Et pour finir, je voudrais attirer votre attention sur une phrase de mauvais augure (l'incise) que les mangeocrates et apprentis sorciers ont signé, la phrase de la guerre de demain, le premier paragraphe du point III.2.1 qui stipule : "les parties prenantes s'engagent à respecter la constitution du 18 février 2006 telle que révisée en 2011, notamment les dispositions ci-après..."
Et depuis, nous avions attiré l'attention sur cette révision surtout en ce qui concerne l'article 218. Anciennement, le troisième alinéa de cet article de la constitution stipulait : "La révision n'est définitive que si le projet, la proposition ou la pétition est approuvée par référendum." Avec la révision de 2011, il dit : "La révision n'est définitive que si le projet, la proposition ou la pétition est approuvée par référendum sur convocation du Président de
la République." Ceux qui ont du flair juridico-politique ont tout compris...
 
Voici l'explication la plus simplifiée. Pour la Kabilie et sa Cour qui reste en place : le fameux article 220 (sur le nombre de mandat) lui-même n’est pas verrouillé, mais les matières de cet article, quant elles, les sont. En d'autres termes, la différence est portée entre le contenant et le contenu. Et puisque de manière intentionnelle, les rapports des travaux préparatoires conduisant à l'adoption de l'article 220 (comme de toute la constitution) n’existent pas intentionnellement, personne ne peut donc se prévaloir de l'intention du législateur en adoptant cet article qui, et pourtant, était une réponse à la durée de pouvoir politique et coup d'état que le Congo a connu.

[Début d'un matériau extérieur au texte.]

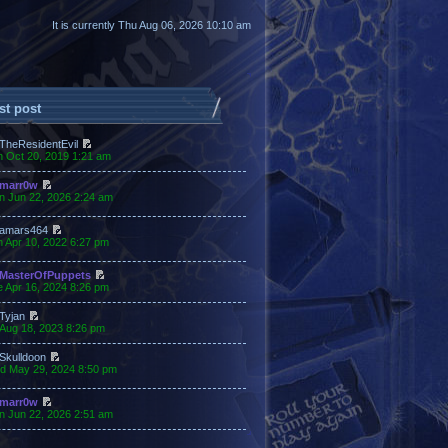
It is currently Thu Aug 06, 2026 10:10 am
st post
TheResidentEvil
n Oct 20, 2019 1:21 am
marr0w
n Jun 22, 2026 2:24 am
amars464
 Apr 10, 2022 6:27 pm
MasterOfPuppets
 Apr 16, 2024 8:26 pm
Tyjan
 Aug 18, 2023 8:26 pm
Skulldoon
d May 29, 2024 8:50 pm
marr0w
n Jun 22, 2026 2:51 am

Donc, la seul interprétation est celle de la Cour constitutionnelle kabilienne.
 
Cependant, comme dans l'ouvrage de Boshab (Entre la révision constitution et l’inanition de la nation), la Cour fait une distinction nette entre le pouvoir constituant originaire et le pouvoir constituant dérivé. Et pour cette Cour de la Kabilie, le pouvoir constituant originaire est indéfini, illimité et absolu (ce qui n'est pas aussi faux, par ailleurs). Par conséquent, les matières verrouillées ne peuvent l'être qu'à l'égard du pouvoir constituant dérivé, donc le parlement.
 
Ceci étant dit, le premier alinéa du point III.2.1 donne à Kabila le droit de se prévaloir de l'alinéa 3 de l'article 218 de la constitution, en consultant par référendum le pouvoir constituant originaire même pour les matières dites verrouillées. Et comme en janvier 2015, les juristes constitutionnalistes proches de Kabila disent même que le pouvoir constituant dérivé peut directement abroger l'article 220 sans violer la constitution, c'est-à-dire sans modifier les matières de l'article lui-même. Pince sans rire !
 
Bref, bienvenu à la consécration de Kabila et préparez-vous au référendum, avec la possibilité du questionnement probable devant les cours de la constitutionnalité de ce gouvernement conformément à l'article 78 de la constitution. 
 
Bonne année à toutes et à tous et pensée pieuse à ceux qui n'ont pas pu accéder cette année en toute sérénité après avoir perdu un proche à cause des politiciens.